**Work to complete**
Reproduce from the records below, with no pictures, exactly the lines between the one containing "Statement of Faith" and the one containing "equal measure. Whether you’re", inclusive.

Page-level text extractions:
▽

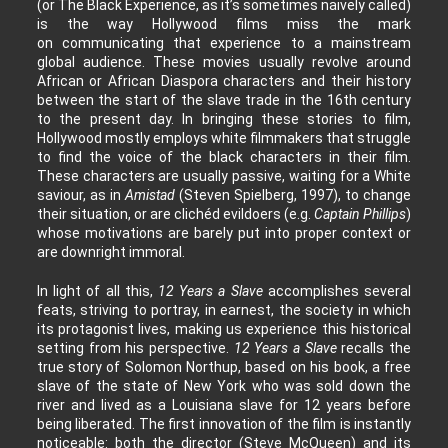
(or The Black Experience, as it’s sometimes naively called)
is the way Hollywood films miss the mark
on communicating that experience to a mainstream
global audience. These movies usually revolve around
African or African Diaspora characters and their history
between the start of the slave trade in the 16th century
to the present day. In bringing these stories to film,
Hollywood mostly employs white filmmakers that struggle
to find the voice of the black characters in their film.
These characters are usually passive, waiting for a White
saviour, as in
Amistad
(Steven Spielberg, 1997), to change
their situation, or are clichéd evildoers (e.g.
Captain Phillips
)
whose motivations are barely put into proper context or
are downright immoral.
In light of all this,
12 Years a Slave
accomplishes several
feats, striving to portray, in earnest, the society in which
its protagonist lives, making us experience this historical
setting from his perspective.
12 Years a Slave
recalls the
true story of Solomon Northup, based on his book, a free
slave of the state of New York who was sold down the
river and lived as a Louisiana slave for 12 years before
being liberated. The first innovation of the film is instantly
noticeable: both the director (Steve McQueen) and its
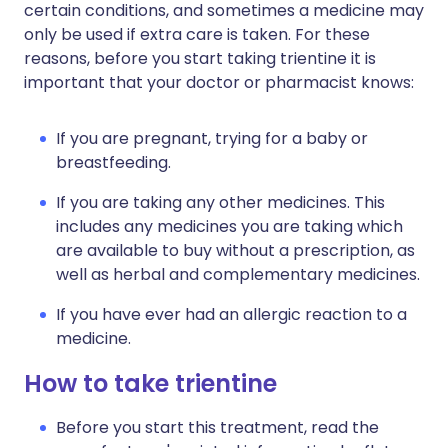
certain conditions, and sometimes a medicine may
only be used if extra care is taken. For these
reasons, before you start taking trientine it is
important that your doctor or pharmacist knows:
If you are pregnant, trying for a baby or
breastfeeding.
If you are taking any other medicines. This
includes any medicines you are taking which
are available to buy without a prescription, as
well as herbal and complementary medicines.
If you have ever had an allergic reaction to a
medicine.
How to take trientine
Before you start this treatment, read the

△
▽

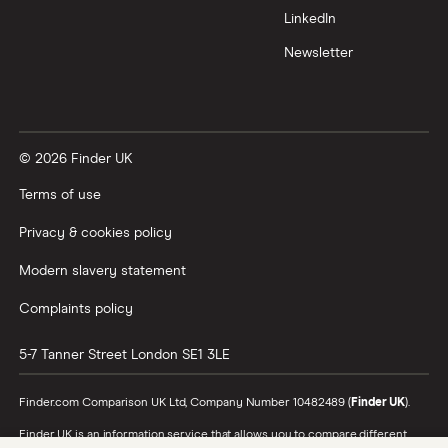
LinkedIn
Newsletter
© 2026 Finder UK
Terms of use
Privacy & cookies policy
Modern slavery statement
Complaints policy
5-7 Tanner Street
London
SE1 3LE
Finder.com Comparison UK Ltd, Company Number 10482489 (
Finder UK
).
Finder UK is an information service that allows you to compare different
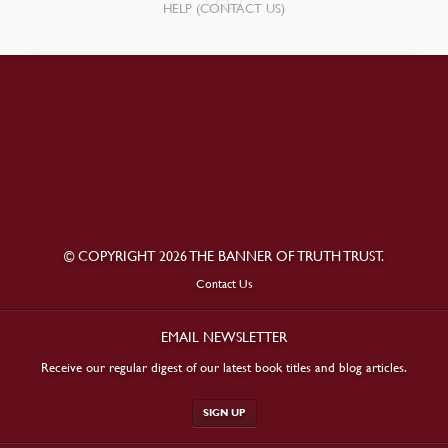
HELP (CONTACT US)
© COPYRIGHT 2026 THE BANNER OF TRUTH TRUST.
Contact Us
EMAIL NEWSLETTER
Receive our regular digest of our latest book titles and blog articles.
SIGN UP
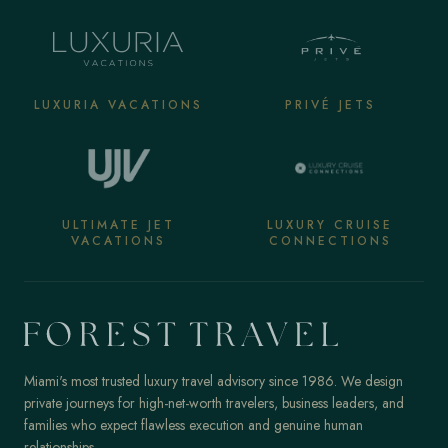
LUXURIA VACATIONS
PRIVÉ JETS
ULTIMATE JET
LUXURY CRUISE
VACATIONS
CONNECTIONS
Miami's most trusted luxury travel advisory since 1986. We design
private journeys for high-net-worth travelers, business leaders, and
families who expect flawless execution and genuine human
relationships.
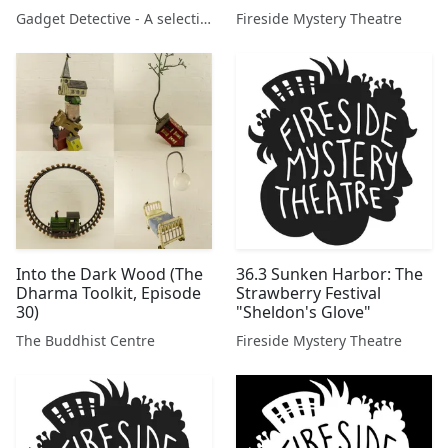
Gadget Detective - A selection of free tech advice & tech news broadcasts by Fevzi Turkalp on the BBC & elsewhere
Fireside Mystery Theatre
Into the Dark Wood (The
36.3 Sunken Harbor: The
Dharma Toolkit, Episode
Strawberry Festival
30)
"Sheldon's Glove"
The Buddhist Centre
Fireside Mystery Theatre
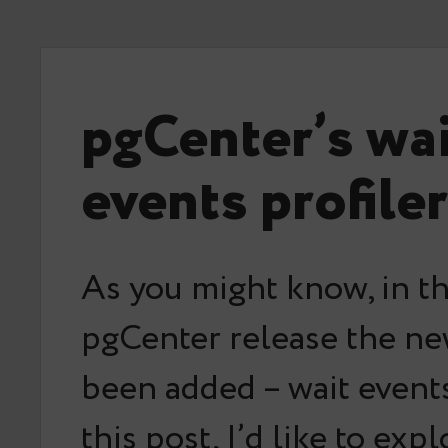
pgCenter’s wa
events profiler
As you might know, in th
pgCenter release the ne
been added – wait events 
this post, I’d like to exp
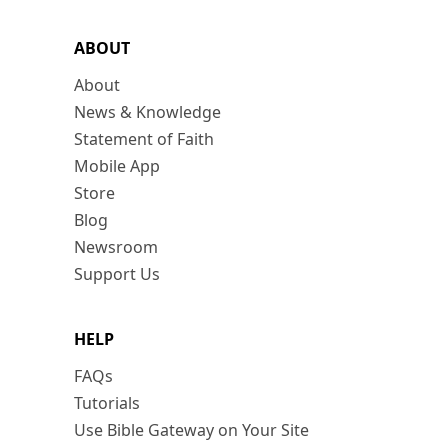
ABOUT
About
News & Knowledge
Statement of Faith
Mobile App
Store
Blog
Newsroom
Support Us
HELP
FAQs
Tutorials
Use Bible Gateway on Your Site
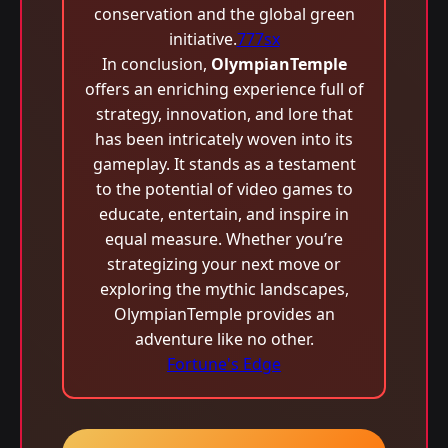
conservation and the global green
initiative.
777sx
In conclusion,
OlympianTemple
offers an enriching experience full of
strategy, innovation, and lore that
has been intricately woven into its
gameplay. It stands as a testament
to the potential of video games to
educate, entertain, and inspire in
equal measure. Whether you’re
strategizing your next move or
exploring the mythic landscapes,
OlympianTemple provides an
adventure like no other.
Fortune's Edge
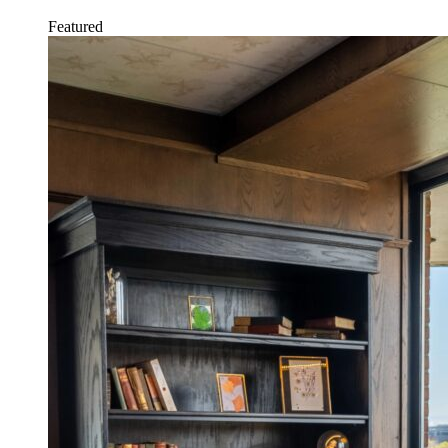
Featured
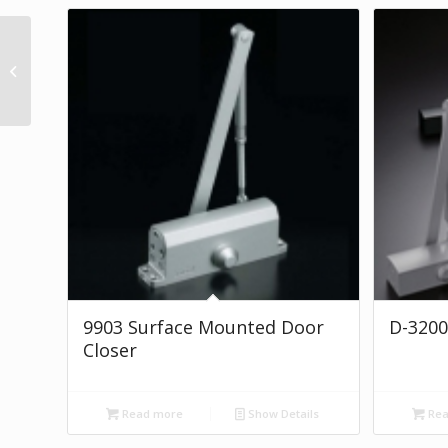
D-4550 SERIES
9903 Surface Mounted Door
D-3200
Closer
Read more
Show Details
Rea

△

**Task response**
Statement of Faith
Mobile App
Store
Blog
Newsroom
Support Us
HELP
FAQs
Tutorials
Use Bible Gateway on Your Site
conservation and the global green
initiative.
777sx
In conclusion,
OlympianTemple
offers an enriching experience full of
strategy, innovation, and lore that
has been intricately woven into its
gameplay. It stands as a testament
to the potential of video games to
educate, entertain, and inspire in
equal measure. Whether you’re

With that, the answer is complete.